Exercise brief -> Keyword search on "красный": report each line of the records that contains it.

(Items from a data source)

▼

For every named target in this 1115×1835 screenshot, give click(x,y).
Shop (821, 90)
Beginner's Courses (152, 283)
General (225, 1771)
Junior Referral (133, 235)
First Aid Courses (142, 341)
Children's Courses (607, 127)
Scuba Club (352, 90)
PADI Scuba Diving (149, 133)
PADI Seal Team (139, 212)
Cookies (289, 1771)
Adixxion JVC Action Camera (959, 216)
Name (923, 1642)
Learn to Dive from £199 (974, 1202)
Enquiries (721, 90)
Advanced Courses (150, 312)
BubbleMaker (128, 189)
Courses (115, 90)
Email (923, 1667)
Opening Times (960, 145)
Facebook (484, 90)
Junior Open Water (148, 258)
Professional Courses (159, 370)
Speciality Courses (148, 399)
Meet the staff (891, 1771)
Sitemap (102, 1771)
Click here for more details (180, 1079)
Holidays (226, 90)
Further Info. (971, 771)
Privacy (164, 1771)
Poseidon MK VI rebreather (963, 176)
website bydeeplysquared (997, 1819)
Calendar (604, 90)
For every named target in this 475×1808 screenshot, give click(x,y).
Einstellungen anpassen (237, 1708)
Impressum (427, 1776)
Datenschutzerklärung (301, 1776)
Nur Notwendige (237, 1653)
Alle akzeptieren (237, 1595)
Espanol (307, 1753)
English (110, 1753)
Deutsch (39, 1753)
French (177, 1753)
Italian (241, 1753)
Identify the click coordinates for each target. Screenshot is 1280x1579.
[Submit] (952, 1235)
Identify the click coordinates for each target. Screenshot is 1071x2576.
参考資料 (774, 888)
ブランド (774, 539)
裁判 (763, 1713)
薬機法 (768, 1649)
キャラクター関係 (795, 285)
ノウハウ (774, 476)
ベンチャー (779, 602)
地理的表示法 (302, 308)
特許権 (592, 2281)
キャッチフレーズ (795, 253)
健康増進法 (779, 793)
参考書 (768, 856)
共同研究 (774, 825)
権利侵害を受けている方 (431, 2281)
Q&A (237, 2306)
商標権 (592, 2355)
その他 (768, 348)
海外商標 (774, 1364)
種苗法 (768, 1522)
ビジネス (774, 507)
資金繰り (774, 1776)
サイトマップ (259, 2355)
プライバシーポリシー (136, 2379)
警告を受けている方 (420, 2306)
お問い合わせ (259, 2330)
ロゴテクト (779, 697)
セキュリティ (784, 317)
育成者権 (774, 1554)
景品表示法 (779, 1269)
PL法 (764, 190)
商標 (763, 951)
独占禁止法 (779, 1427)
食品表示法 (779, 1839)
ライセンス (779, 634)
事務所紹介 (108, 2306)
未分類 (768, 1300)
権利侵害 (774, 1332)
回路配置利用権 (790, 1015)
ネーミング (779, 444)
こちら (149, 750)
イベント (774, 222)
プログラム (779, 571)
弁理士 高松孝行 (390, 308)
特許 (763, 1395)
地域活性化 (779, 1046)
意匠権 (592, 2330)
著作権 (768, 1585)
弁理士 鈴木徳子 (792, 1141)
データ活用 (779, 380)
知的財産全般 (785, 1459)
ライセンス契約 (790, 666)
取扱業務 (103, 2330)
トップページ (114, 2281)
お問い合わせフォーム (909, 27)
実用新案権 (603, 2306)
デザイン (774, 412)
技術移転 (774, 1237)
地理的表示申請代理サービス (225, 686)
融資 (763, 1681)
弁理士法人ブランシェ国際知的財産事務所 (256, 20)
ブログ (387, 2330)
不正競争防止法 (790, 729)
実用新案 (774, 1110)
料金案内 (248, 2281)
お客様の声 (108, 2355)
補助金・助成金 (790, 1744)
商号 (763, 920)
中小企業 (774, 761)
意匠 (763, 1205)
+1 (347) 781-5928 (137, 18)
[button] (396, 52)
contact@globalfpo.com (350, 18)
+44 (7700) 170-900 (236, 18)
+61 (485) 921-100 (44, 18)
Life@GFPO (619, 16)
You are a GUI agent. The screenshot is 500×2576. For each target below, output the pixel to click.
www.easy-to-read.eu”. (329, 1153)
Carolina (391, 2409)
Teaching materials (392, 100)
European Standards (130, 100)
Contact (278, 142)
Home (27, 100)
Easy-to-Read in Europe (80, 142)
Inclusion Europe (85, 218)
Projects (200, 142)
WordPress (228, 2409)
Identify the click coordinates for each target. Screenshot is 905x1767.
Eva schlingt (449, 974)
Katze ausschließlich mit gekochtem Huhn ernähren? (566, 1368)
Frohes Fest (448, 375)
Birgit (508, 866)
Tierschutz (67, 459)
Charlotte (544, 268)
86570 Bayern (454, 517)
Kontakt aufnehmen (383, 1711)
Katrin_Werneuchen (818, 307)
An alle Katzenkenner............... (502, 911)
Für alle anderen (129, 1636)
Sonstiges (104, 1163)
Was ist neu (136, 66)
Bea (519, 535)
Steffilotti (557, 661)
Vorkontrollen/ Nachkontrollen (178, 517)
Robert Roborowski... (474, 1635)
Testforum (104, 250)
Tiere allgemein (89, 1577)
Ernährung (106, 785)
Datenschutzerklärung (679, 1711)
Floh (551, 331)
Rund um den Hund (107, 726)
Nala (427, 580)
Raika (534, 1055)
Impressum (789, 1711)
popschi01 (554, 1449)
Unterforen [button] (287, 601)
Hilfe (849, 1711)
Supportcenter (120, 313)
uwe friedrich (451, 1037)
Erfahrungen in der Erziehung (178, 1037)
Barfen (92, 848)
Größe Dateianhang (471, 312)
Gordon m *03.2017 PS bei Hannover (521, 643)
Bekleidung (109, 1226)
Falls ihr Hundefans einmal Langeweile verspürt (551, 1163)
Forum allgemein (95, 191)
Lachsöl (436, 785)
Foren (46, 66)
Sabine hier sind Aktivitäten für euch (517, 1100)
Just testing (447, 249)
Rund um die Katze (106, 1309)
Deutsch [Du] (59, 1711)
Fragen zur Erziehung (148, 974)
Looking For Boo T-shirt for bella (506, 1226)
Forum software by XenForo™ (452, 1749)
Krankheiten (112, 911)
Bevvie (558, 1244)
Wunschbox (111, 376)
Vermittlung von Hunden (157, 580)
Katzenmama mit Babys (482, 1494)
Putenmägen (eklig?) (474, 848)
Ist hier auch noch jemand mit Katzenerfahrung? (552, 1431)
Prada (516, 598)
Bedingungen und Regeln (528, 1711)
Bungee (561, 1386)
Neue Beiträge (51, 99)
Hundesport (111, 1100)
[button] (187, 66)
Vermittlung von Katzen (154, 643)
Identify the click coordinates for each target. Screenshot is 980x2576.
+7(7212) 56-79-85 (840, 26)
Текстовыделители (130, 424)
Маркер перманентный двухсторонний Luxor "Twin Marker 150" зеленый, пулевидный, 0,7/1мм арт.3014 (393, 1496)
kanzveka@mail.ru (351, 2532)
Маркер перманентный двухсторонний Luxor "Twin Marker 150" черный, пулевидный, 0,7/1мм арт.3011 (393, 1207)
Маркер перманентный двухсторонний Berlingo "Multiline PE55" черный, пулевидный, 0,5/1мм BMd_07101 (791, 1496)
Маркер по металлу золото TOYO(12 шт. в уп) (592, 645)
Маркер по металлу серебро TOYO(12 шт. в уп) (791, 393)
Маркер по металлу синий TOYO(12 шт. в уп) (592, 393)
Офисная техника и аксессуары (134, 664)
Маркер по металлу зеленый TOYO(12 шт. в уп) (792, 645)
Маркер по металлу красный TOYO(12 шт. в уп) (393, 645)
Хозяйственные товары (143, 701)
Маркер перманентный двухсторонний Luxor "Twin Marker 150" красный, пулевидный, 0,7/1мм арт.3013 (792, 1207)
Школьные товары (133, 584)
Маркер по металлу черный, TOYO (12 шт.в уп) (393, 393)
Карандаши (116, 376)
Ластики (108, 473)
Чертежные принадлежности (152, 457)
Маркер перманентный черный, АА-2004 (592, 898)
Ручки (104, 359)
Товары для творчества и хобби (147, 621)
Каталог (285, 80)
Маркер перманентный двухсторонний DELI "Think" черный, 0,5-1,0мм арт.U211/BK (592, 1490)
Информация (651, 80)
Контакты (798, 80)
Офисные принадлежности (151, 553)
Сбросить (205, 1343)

▲

Result ->
Маркер по металлу красный TOYO(12 шт. в уп) (393, 645)
Маркер перманентный двухсторонний Luxor "Twin Marker 150" красный, пулевидный, 0,7/1мм арт.3013 (792, 1207)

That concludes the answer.